La provinciale sciascitudine della politica locale: gli scrittori vivi vi fanno paura? Tanto noi scriviamo lo stesso

Da un paio di giorni sto chattando con Whatsapp con un amico politico, a cui è venuta la fissa con Sciascia, lo scrittore scarsissimo ma comunista. La storia di questo mio amico politico è interessante: più o meno mai all’opposizione, sempre dalla parte della maggioranza, un amante del potere inteso come governativo, che in politica non è un difetto, semmai un pregio: sfanculare chi ti ha portato al potere per tradire e stare con nuovo potere: è un merito di cui, nel caso del politico in questione, sta beneficiando Renato Schifani (ottimo ottimissimo, attento però, se perdi un minimo di potere questi politici di mandano affanculo). Detto questo: sono antico, antichissimo, e so come funziona il potere in Sicilia: in maniera ridicola. Ora accade che questo mio amico, dopo avere sfanculato tutti i suoi ex alleati (Lombardo, Sicilia Futura) si stia concentrando su Sciascia. Sapete: quando la politica cerca di tirare a sé la Letteratura la prende nel culetto.

L’amico è fan di Sciascia, e anche di Claudio Fava, ma mentre quest’ultimo ha una, come dire, consequenzialità, che gli permetterebbe di citare Sciascia insieme al padre Pippo Fava, il politico in questione, amico, dovrebbe mettere insieme Sciascia, Angelo Lombardo, l’essere delfino di Raffaele, il passare dalla Sudano al contro Sudano, un sindaco acitano un po’ zaurdello, e, soprattutto, la zaurdità popolana di credere che Sciascia sia intoccabile: e invece, caro, scriveva male e ha scritto una montagna di cazzate. Non lo sapevi? La sciascitudine, come la pirandellitudine, come la bufalinitudine, sono fenomeni provinciali di chi non ha letto nulla e si rifà a nomi noti siciliani dei quali, la critica letteraria, si è liberata da tempo. Ma, d’altronde, la politica, che minchia ne può capire di queste cose?

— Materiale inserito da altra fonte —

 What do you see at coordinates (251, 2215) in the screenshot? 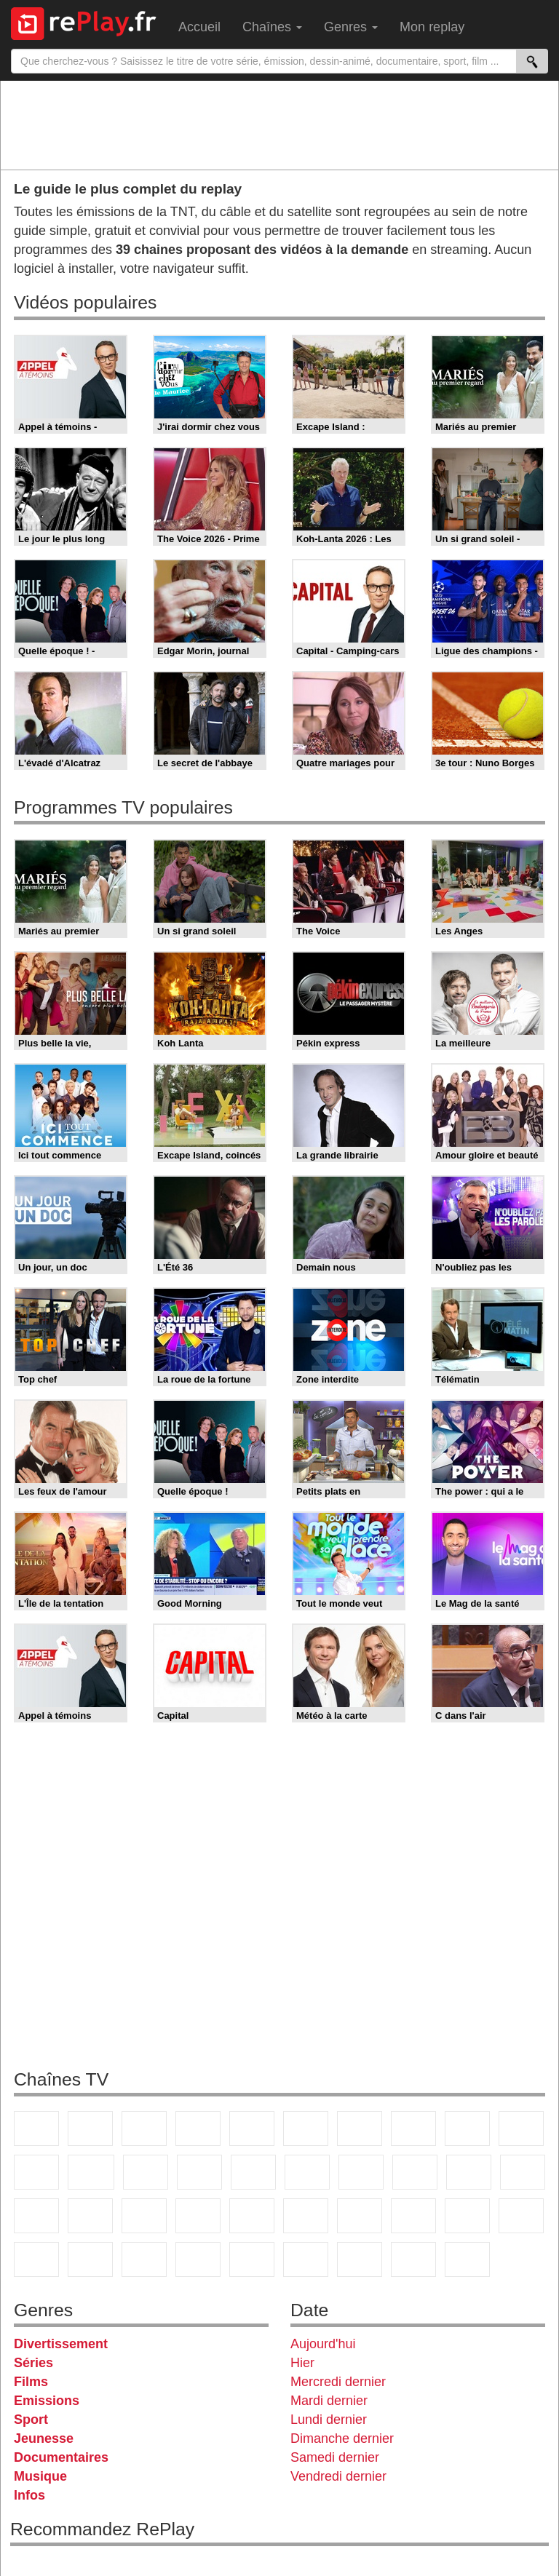 I see `BFM Business` at bounding box center [251, 2215].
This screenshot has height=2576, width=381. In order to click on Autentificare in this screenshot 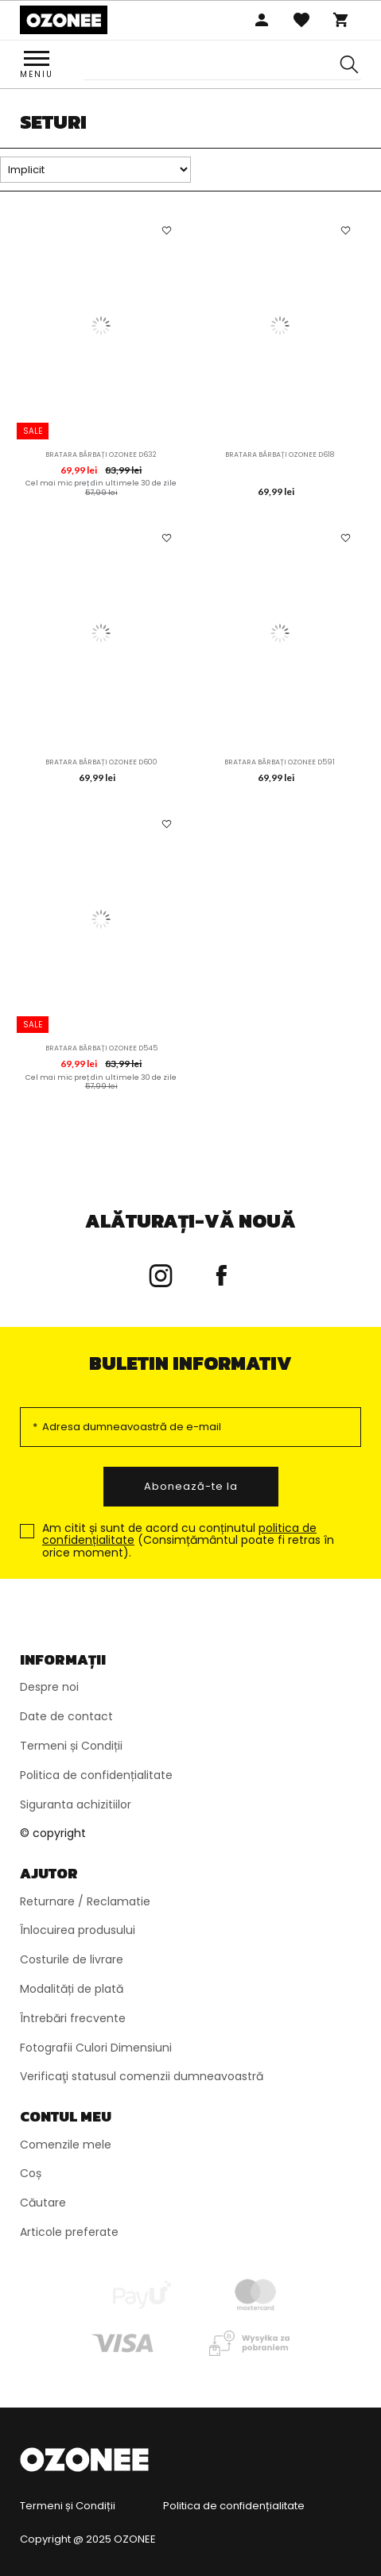 , I will do `click(262, 20)`.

Loro continuano a usare scrittori morti, mettendoli in contesti surreali (Sciascia, ne I professionisti dell’antimafia ce l’aveva con Falcone e Borsellino e casomai era pro Cuffaro), il che si chiama vilipendio di cadavere. Mentre tutti gli scrittori vivi vengono maltrattati, esclusi, cancellati. Come me. Sai che c’è?Ora vi cancello io, a voi e alla vostra cultura zaurda fatta di sentito dire. Innanzitutto leggetevi Gaetano Savatteri, pubblicato da Sellerio, che vi spiega in una antologia Non c’è più la Sicilia di una volta, come ci siano intellettuali vivi, vivissimi, che vi terrorizzano, proprio perché vivi, mentre i morti in putrefazione, Sciascia, Bufalino, Pirandello, vi fanno comodo, potete danzare allegramente sui loro cadaveri e addirittura intestarvi, non so, il loro endorsement: come se Sciascia votasse per Nicola D’Agostino.

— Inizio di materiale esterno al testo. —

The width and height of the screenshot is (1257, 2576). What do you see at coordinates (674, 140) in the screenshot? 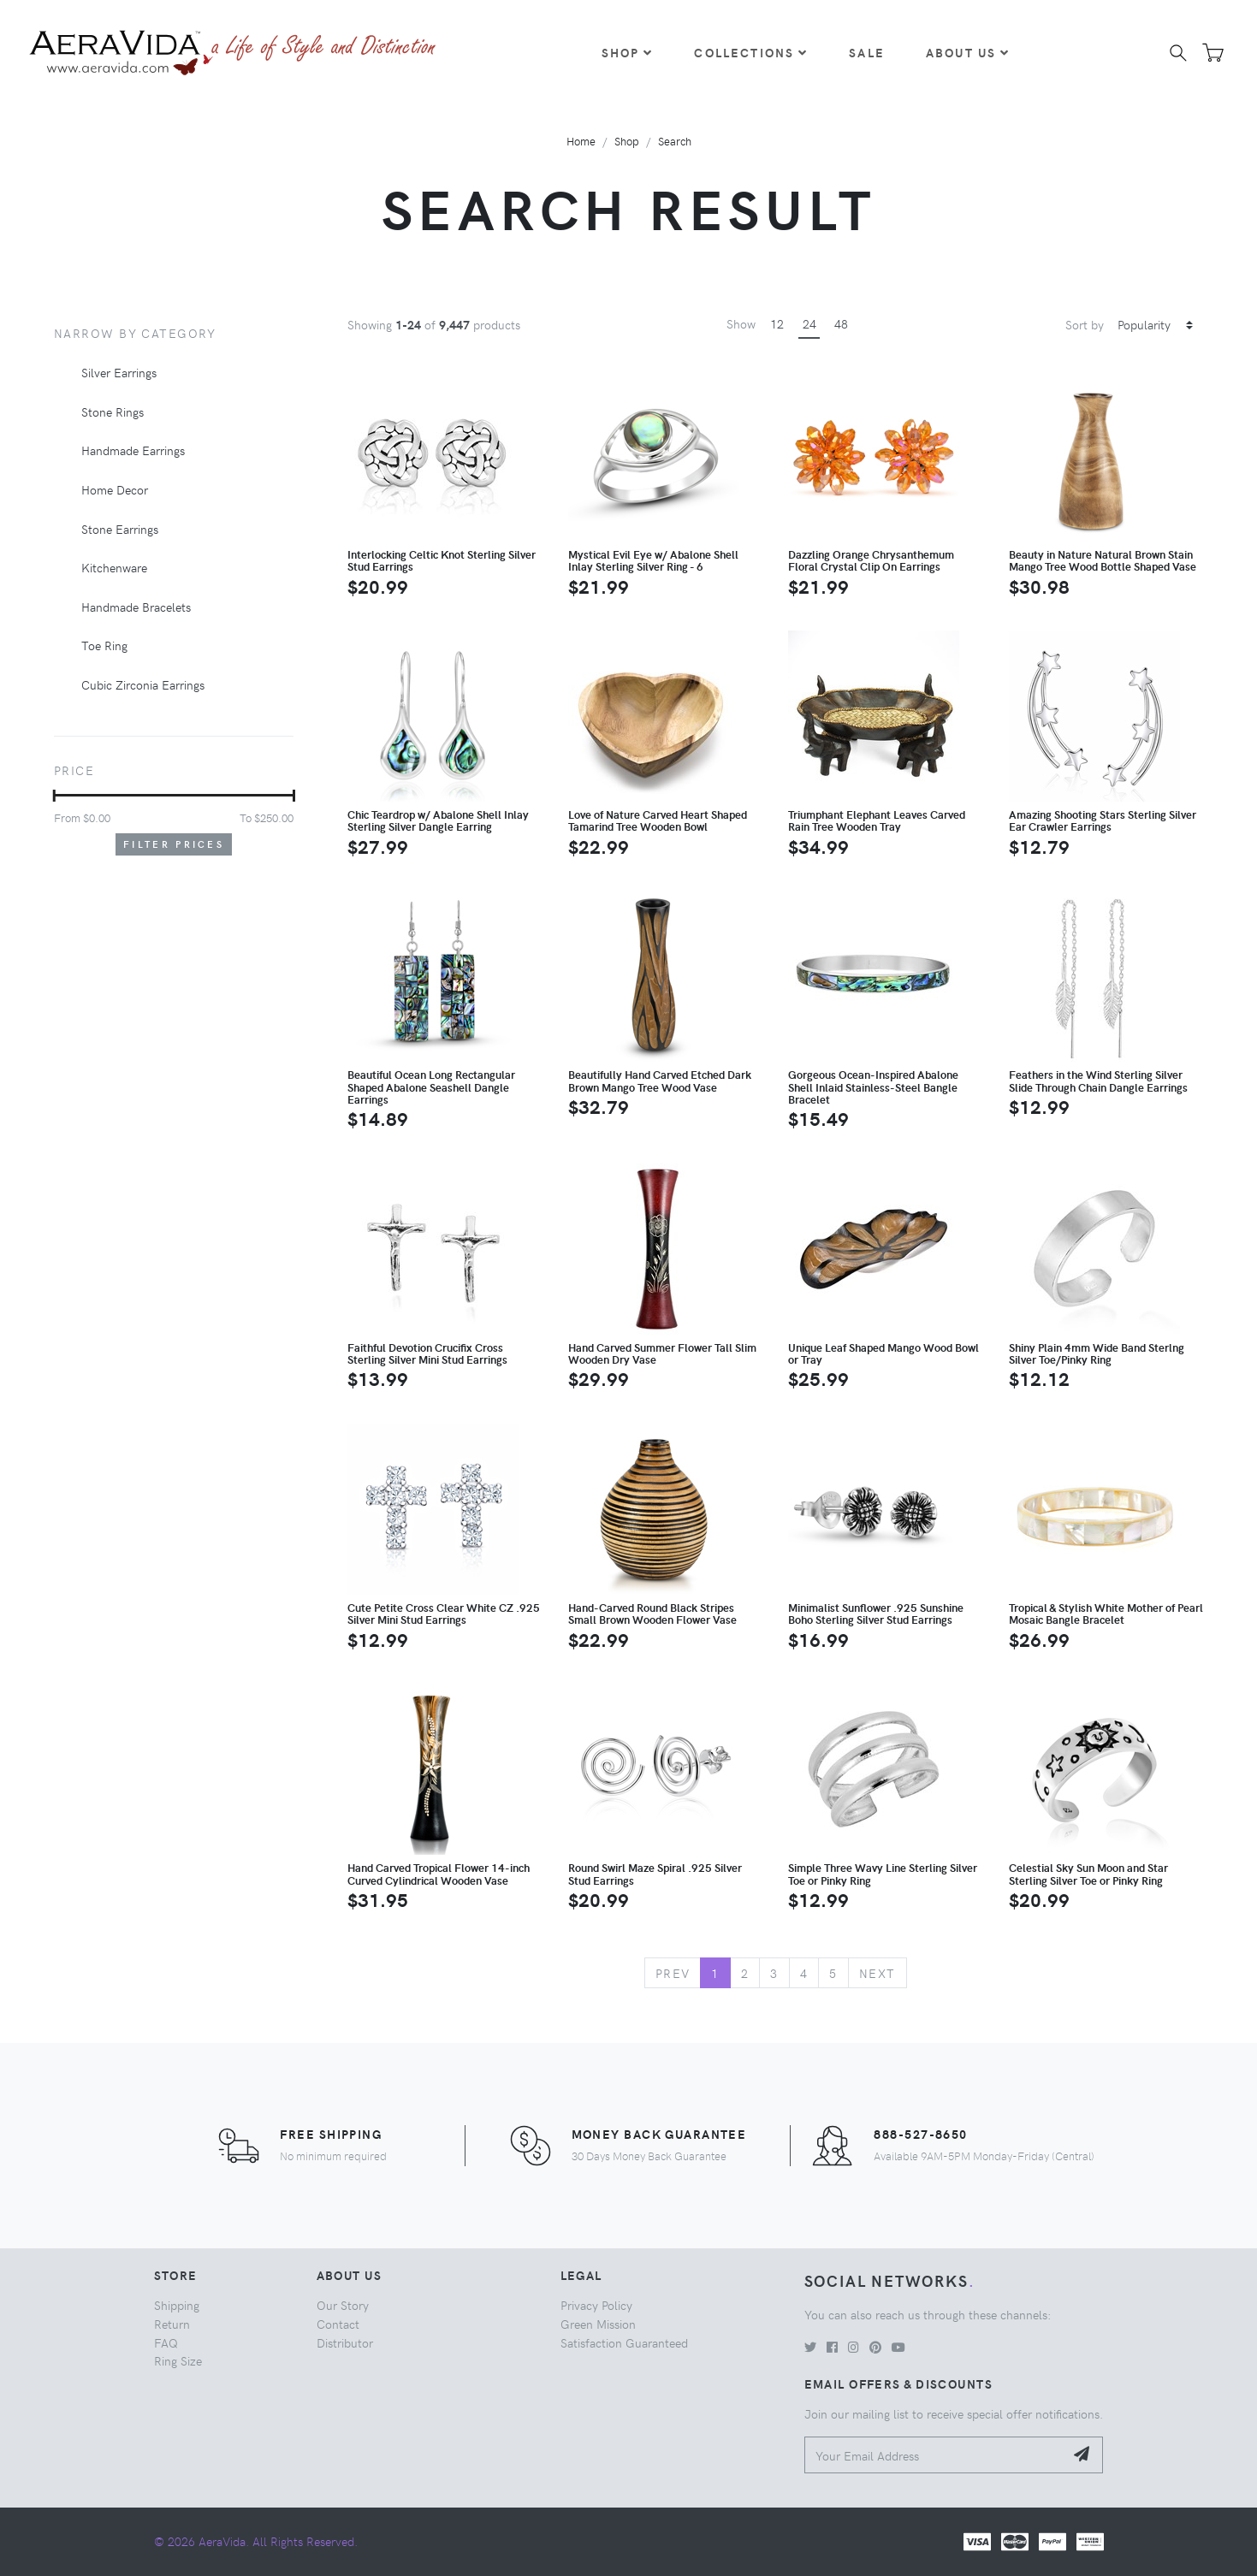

Caro Renato Schifani, Lei mi sembra una brava persona, caduta nel delirio dell’Ars, dove non c’è lealtà, non c’è storia, dove c’è solo il mettersi a disposizione di chi comanda. La politica questa è e fa benissimo a essere così. Ma la prego: inviti i suoi devoti a non approfittare degli scrittori morti. Perché poi ci sono gli scrittori vivi, e ci dispiace assai che Claudio Fava, scrittore bravo e vivo, si rifaccia a Pippo, scrittore morto, che, come Claudio sa, era un amico di famiglia.
Ho capito che gli scrittori vivi, come me, vi fanno paura. E infatti fate di tutto per cancellarli. Ma se esagerate col vilipendio di cadavere degli scrittori morti, poi, quelli vivi, fanno sentire la propria voce.
Con tutto il rispetto e l’educazione possibile.